Copy every line of the following data that includes the string "donation".

[Entries provided]
• • • • •
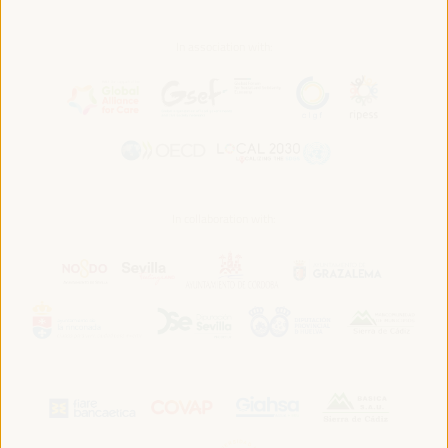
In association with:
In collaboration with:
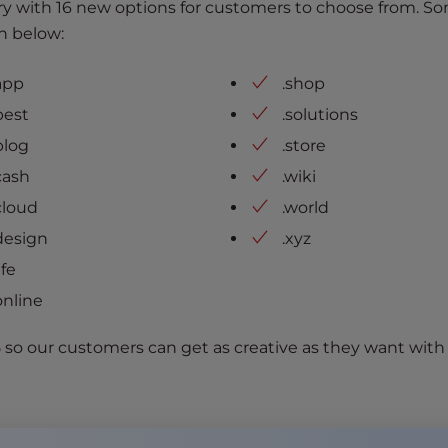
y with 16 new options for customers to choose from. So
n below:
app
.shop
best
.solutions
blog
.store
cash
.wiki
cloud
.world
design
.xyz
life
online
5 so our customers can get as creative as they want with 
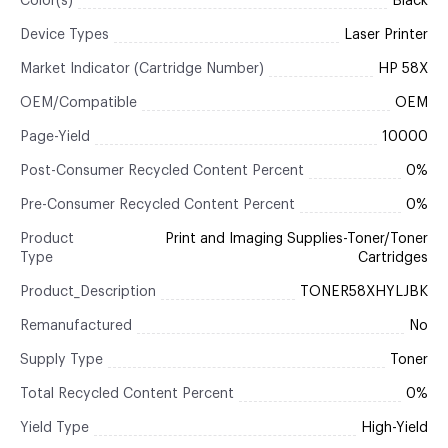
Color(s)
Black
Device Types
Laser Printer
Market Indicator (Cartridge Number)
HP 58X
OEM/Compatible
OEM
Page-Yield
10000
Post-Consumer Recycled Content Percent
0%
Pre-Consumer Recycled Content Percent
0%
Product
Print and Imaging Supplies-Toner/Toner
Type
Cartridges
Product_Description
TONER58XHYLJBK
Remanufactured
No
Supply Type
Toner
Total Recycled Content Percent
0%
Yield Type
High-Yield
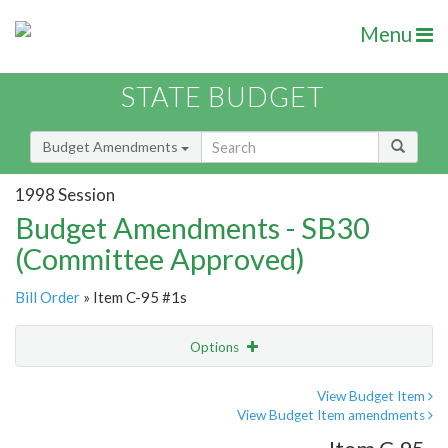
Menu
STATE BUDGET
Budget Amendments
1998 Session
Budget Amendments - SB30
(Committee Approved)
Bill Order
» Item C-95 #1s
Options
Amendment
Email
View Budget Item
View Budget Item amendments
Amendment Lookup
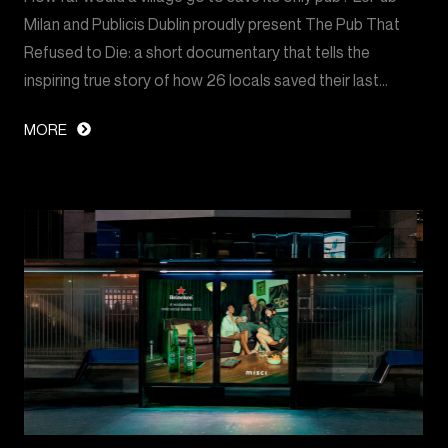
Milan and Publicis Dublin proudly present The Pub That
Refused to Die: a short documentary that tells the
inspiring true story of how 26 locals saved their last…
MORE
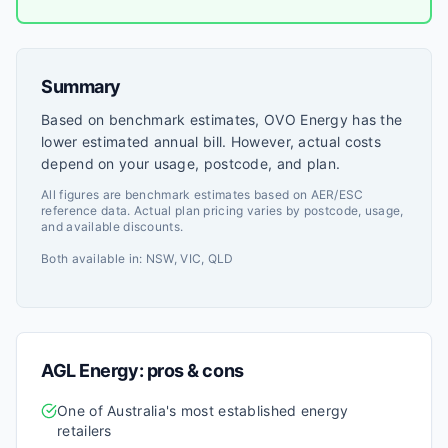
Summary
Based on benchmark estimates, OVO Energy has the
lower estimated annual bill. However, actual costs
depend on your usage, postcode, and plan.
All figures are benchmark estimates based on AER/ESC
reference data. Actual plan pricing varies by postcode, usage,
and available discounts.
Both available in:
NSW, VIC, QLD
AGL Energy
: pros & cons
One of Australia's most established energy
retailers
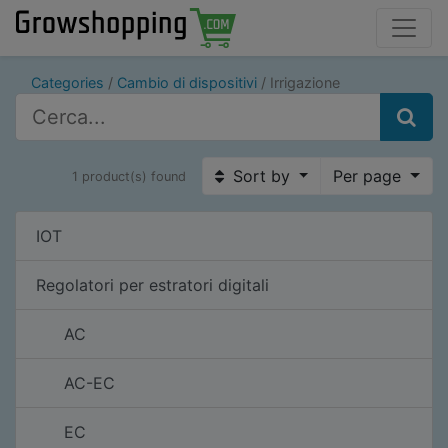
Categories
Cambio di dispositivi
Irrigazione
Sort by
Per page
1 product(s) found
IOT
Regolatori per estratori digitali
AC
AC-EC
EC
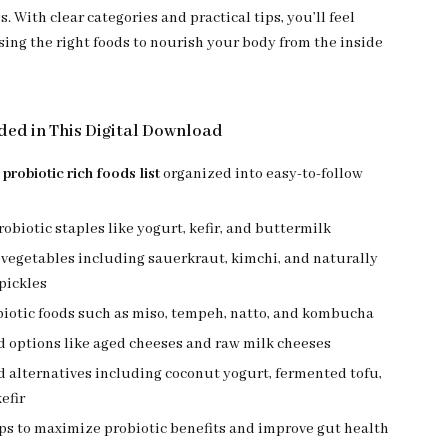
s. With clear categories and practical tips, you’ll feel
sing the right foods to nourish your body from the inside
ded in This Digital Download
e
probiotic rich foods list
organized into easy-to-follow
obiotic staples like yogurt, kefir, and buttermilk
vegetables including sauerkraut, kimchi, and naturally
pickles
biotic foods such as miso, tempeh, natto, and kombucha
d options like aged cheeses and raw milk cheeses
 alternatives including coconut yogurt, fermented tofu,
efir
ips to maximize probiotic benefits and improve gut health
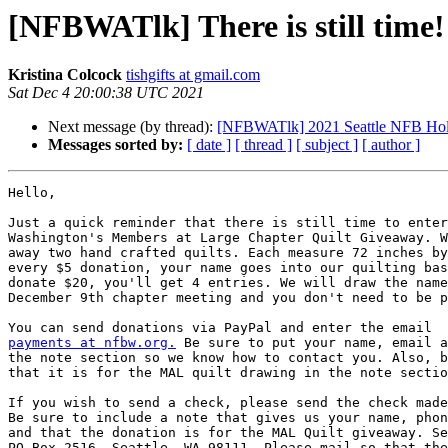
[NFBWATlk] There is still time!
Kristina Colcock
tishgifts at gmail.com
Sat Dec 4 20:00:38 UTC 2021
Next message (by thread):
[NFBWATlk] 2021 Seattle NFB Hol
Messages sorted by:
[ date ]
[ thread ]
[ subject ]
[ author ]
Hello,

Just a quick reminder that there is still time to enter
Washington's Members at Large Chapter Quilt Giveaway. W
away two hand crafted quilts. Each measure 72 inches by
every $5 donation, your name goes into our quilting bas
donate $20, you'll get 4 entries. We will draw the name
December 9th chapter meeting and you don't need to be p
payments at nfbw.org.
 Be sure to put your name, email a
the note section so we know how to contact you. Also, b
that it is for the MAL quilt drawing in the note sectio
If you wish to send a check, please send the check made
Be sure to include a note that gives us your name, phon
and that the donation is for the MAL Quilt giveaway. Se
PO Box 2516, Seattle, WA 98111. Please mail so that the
• • • • •
[Problem solution]
every $5 donation, your name goes into our quilting bas
and that the donation is for the MAL Quilt giveaway. Se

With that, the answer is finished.